Dagegen müssen allein aus Rerik in den vergangenen Wochen mehr als 15 neue Mitglieder zu besagtem SPD-Ortsverein gestoßen sein. Denn wie dessen Vorsitzender und Bürgermeister von Rerik, Wolfgang Gulbis, schon Mitte Oktober zur OZ sagte, hätte sich die SPD-Mitgliederzahl im Ort „in den letzten vierzehn Tagen verdoppelt.“ Er sei in die Offensive gegangen und hätte den Leuten zwei Möglichkeiten aufgezeigt: „Entweder Ihr bleibt zu Hause sitzen, dann dürft Ihr Euch aber nicht beklagen. Oder aber wir machen etwas gemeinsam für den Ort und mit dem Ort. Dann müsst Ihr Euch aber auch irgendwie mal bekennen. Und jetzt treffen wir uns wieder regelmäßig“. Von insgesamt mehr als 30 SPD-Mitgliedern in Rerik ist die Rede. Von den „Neuen“ sei „eine Dame älter, der Rest ist deutlich unter 40 Jahre“. Eine Fusion dieses Ortsvereins mit den Neubukowern, die Wolfgang Gulbis damals für den 12. November in Aussicht gestellt hatte, ist allerdings vorerst geplatzt, wie die OZ gestern erfuhr.

Das Mitglied des Neubukower SPD-Ortsvereins Dr.
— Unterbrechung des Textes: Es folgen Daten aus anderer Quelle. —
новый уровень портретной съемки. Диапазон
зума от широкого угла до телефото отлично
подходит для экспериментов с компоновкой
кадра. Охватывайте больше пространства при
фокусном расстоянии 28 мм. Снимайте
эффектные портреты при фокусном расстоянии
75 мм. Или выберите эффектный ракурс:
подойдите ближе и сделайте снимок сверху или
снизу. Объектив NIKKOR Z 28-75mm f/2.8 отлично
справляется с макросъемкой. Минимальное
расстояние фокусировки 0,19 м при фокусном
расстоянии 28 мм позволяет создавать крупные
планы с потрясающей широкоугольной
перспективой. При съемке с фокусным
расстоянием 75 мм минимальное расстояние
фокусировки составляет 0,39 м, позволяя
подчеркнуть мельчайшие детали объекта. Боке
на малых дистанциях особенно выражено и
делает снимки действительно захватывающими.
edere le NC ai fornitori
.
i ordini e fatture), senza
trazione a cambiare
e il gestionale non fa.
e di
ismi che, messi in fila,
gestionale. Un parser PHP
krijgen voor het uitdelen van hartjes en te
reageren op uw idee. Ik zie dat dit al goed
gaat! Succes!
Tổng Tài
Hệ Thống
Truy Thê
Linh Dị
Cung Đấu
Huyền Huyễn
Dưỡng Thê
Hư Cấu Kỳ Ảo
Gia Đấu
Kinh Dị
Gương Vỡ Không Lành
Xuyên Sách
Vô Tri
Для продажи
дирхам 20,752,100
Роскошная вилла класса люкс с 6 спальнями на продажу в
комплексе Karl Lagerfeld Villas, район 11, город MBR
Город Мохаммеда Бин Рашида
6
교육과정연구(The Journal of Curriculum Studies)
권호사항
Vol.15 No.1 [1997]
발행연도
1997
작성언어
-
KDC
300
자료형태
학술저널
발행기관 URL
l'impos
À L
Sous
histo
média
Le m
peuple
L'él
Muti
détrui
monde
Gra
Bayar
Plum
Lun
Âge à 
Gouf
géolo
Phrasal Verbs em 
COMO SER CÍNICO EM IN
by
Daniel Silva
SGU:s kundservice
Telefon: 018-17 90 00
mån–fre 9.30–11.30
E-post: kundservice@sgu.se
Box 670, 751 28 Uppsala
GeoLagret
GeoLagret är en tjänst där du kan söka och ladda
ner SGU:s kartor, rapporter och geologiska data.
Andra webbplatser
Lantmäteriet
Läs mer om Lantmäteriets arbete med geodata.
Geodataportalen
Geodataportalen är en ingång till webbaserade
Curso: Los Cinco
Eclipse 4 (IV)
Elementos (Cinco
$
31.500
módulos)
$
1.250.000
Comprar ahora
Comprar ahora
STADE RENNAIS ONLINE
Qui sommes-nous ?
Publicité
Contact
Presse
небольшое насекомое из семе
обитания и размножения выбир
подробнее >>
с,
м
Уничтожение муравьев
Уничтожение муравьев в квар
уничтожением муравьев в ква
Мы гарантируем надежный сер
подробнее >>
Reglindis Timm sagt dazu: „Wir haben das erstmal zurückgestellt, weil wir untereinander noch ein paar Sachen klären wollen. Wir müssen das ja auch nicht übers Knie brechen, es hat alles seine Zeit“. Grundsätzlich sei man zwar immer offen für neue Konstellationen, „bloß man sollte dann die Gegebenheiten richtig abklopfen, es muss zusammen passen. Wenn man fusioniert, muss man gucken, wer mit wem was machen will. Und da haben wir noch einige offene Fragen“, erklärt das Mitglied der SPD-Stadtvertretungsfraktion in Neubukow weiter. Es sollte ja auch Hand und Fuß haben, wenn man so was mache: „Schnellschüsse sind ja nicht immer die besten“.